De forma geral, todo empregado tem direito a férias após completar 12 meses de trabalho, período chamado de período aquisitivo. Concluído esse ciclo, a empresa dispõe de até 12 meses seguintes, denominados período concessivo, para conceder o descanso. O descumprimento desse prazo pode gerar o pagamento das férias em dobro, com reflexos financeiros relevantes.
As férias podem ser concedidas em até três períodos, desde que haja concordância do empregado. Um desses períodos não pode ser inferior a 14 dias corridos, e os demais não podem ser inferiores a 5 dias cada. Empregados menores de 18 anos e maiores de 50 anos também podem fracionar férias, desde que respeitados esses limites legais.
É proibido começar as férias dois dias antes de feriado ou descanso semanal remunerado. O pagamento das férias deve ocorrer até dois dias antes do início do período de descanso e inclui a remuneração normal do empregado acrescida de um terço constitucional. Atrasos ou pagamentos incorretos podem gerar multas administrativas e condenações judiciais.
No que se refere às férias coletivas, a legislação permite que a empresa conceda férias simultaneamente a todos os empregados ou a determinados setores ou estabelecimentos. As férias coletivas podem ser concedidas em até dois períodos anuais, nenhum deles inferior a 10 dias corridos. Para sua validade, é necessário comunicar previamente o sindicato da categoria, o Ministério do Trabalho e os próprios empregados, observando os prazos legais.
Empregados que ainda não tenham completado o período aquisitivo também podem participar das férias coletivas. Nesses casos, o descanso é concedido de forma proporcional, e inicia-se novo período aquisitivo a partir do retorno ao trabalho. Já para quem possui férias vencidas ou proporcionais suficientes, aplica-se o período integral correspondente.

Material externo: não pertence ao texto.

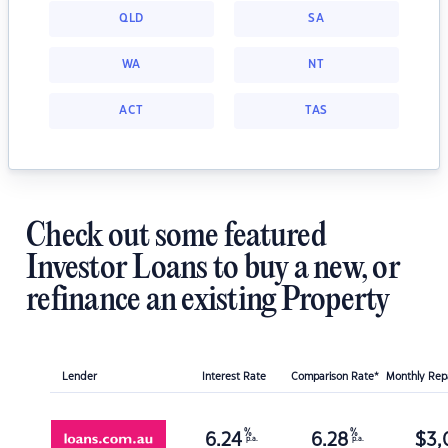
QLD
SA
WA
NT
ACT
TAS
Check out some featured
Investor Loans to buy a new, or
refinance an existing Property
Lender
Interest Rate
Comparison Rate*
Monthly Re
%
%
6.24
6.28
$
3,
p.a.
p.a.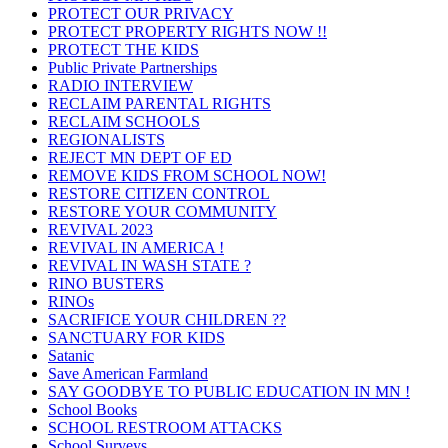
PROTECT OUR PRIVACY
PROTECT PROPERTY RIGHTS NOW !!
PROTECT THE KIDS
Public Private Partnerships
RADIO INTERVIEW
RECLAIM PARENTAL RIGHTS
RECLAIM SCHOOLS
REGIONALISTS
REJECT MN DEPT OF ED
REMOVE KIDS FROM SCHOOL NOW!
RESTORE CITIZEN CONTROL
RESTORE YOUR COMMUNITY
REVIVAL 2023
REVIVAL IN AMERICA !
REVIVAL IN WASH STATE ?
RINO BUSTERS
RINOs
SACRIFICE YOUR CHILDREN ??
SANCTUARY FOR KIDS
Satanic
Save American Farmland
SAY GOODBYE TO PUBLIC EDUCATION IN MN !
School Books
SCHOOL RESTROOM ATTACKS
School Surveys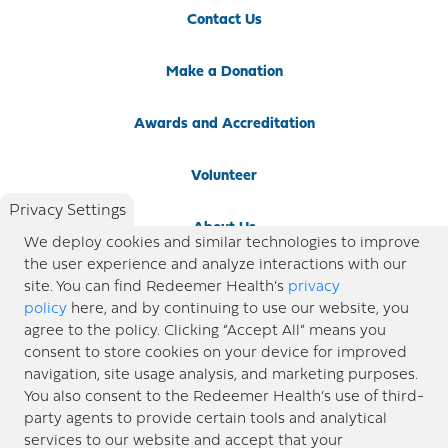
Contact Us
Make a Donation
Awards and Accreditation
Volunteer
Privacy Settings
About Us
We deploy cookies and similar technologies to improve
the user experience and analyze interactions with our
Newsroom
site. You can find Redeemer Health’s
privacy
policy
here, and by continuing to use our website, you
agree to the policy. Clicking “Accept All” means you
Locations
consent to store cookies on your device for improved
navigation, site usage analysis, and marketing purposes.
Blog
You also consent to the Redeemer Health’s use of third-
party agents to provide certain tools and analytical
Price Transparency
services to our website and accept that your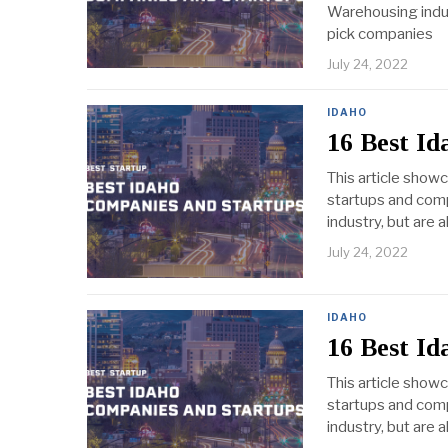
Warehousing indust
pick companies
July 24, 2022
IDAHO
16 Best I
This article show
startups and comp
industry, but are 
July 24, 2022
IDAHO
16 Best I
This article show
startups and comp
industry, but are 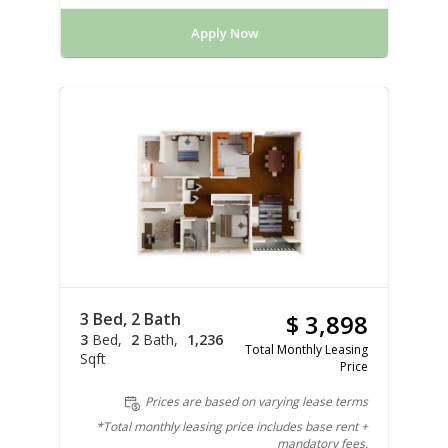
Apply Now
3 Bed, 2 Bath
$ 3,898
3
Bed
2
Bath
1,236
Total Monthly Leasing
Sqft
Price
Prices are based on varying lease terms
*Total monthly leasing price includes base rent +
mandatory fees.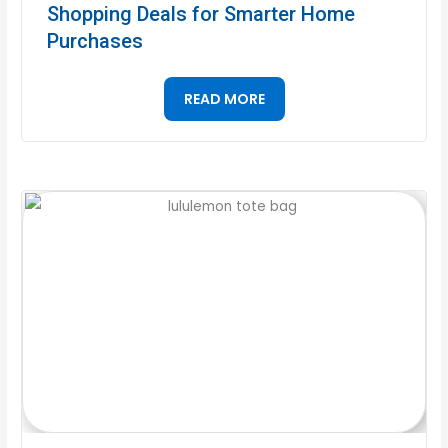
Shopping Deals for Smarter Home
Purchases
READ MORE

As normas coletivas de trabalho merecem atenção especial. Convenções e acordos coletivos podem estabelecer regras específicas sobre férias, como períodos preferenciais de concessão, procedimentos para férias coletivas ou até benefícios adicionais. Essas previsões são válidas desde que não reduzam direitos mínimos garantidos pela legislação.
Por isso, antes de definir políticas internas ou implementar férias coletivas, é essencial que as empresas analisem a Convenção Coletiva ou o Acordo Coletivo aplicável. O descumprimento de cláusulas coletivas pode gerar multas convencionais e questionamentos judiciais, mesmo quando a empresa acredita estar seguindo apenas a lei geral.
Em síntese, a gestão adequada das férias exige planejamento, observância da legislação e atenção às normas coletivas. Um controle eficiente dos períodos aquisitivos e concessivos, aliado a uma comunicação clara com os empregados, reduz riscos jurídicos e contribui para um ambiente de trabalho mais equilibrado e organizado.